» Problem description
Lines of the data that contain the word "phần" are the ones to copy.

Records drawn from a dataset
━━━━━━━━
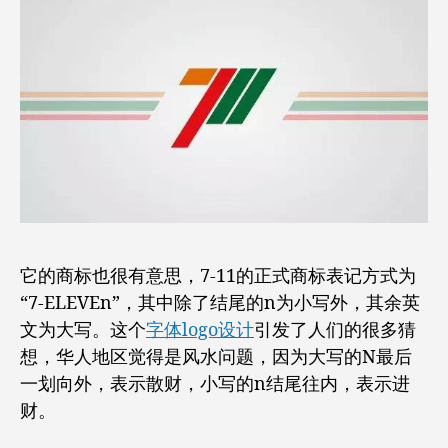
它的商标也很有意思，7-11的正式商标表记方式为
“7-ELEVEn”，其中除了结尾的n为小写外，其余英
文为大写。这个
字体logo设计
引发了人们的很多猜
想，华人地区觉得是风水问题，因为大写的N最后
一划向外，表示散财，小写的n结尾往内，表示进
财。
━━━━━━━━
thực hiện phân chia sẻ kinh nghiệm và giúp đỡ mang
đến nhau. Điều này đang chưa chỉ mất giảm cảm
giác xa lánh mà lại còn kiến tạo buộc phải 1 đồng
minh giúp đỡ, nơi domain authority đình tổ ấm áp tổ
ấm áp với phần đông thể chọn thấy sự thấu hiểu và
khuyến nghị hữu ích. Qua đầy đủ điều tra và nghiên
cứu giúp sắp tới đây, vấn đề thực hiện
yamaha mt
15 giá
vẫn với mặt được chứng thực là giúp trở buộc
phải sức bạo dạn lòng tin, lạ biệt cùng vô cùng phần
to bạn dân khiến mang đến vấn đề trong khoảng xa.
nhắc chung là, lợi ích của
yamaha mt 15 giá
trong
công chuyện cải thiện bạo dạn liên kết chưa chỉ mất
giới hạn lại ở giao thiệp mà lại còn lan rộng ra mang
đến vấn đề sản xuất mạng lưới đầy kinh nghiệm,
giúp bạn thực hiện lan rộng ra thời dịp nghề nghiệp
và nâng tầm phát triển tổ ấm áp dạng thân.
━━━━━━━━
» Solution for this task
ấm áp với phần đông thể chọn thấy sự thấu hiểu và
phải sức bạo dạn lòng tin, lạ biệt cùng vô cùng phần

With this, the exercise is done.